▸ **The task**
Please return every entry below exactly as written, without any of its pictures.

+ + +

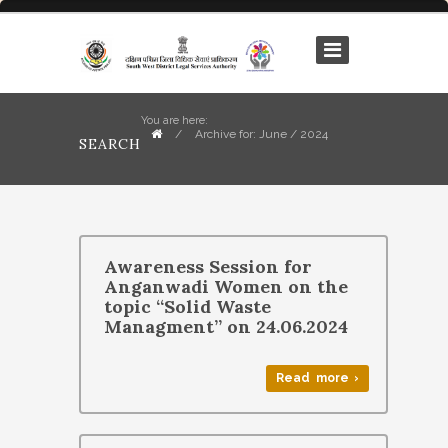
You are here:
/
Archive for: June / 2024
SEARCH
Awareness Session for
Anganwadi Women on the
topic “Solid Waste
Managment” on 24.06.2024
Read more ›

+ + +

▸ **Solution for this problem**
You are here:
/
Archive for: June / 2024
SEARCH
Awareness Session for
Anganwadi Women on the
topic “Solid Waste
Managment” on 24.06.2024
Read more ›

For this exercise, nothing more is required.